Marx’s designs, usually abstract and geometric, were not only extremely fashionable, but also very practical. In 1937 she was asked by the London Passenger Transport Board to design the hard-wearing, cotton- velvet seating fabric, known as moquette, for use on London bus and Tube seats, and it remained among the work of which she was most proud. Towards the end of WWII she was invited to be a member of the Board of Trade Utility Furniture team, which designed large quantities of cheap furniture for people who had suffered bomb damage. Marx was responsible for creating textiles in as great a variety as possible from a very limited supply of yarns and range of colours, and in 1944 she was awarded the coveted title Royal Designer for Industry. After the war she designed book covers for publishers, most notably Penguin. Then in 1953 the Coronation of Queen Elizabeth II gave Marx the chance to explore yet another design medium – postage stamps.

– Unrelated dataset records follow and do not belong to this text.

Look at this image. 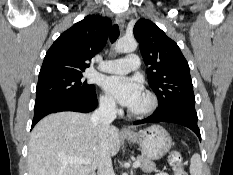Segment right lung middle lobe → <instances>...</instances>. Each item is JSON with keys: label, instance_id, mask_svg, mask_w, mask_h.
<instances>
[{"label": "right lung middle lobe", "instance_id": "obj_1", "mask_svg": "<svg viewBox=\"0 0 233 175\" xmlns=\"http://www.w3.org/2000/svg\"><path fill=\"white\" fill-rule=\"evenodd\" d=\"M95 95V86L87 84L83 72L40 77L36 88V101L69 98L87 99Z\"/></svg>", "mask_w": 233, "mask_h": 175}]
</instances>
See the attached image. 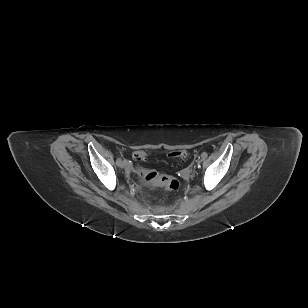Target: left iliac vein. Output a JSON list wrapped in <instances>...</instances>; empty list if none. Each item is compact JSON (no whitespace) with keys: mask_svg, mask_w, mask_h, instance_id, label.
<instances>
[{"mask_svg":"<svg viewBox=\"0 0 308 308\" xmlns=\"http://www.w3.org/2000/svg\"><path fill=\"white\" fill-rule=\"evenodd\" d=\"M201 162H202V159L199 158V159L197 160V163H201Z\"/></svg>","mask_w":308,"mask_h":308,"instance_id":"1","label":"left iliac vein"}]
</instances>
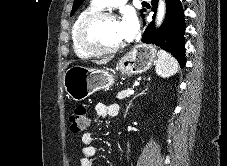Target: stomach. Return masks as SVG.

Enid Marx’s work won the admiration of critics and fellow designers alike. Alan Powers, the painter and architectural historian whose Judd Street Gallery in London hosted an exhibition of her work in December 1990, stated:
Enid was a brilliant pattern-maker with an eye for crisp design, a natural feel for and understanding of the importance of scale and a tremendous knowledge of many different printing techniques…. She used simple units spaced in such a way that the patterns leapt to life…
Marx’s designs in the Stoddard Templeton Design Archive (STOD/DES/121/1/11-14) all carry her title ‘RDI’, which would date them to post-1944. Furthermore, they illustrate Templeton’s continued interest and investment in the work of contemporary designers of note.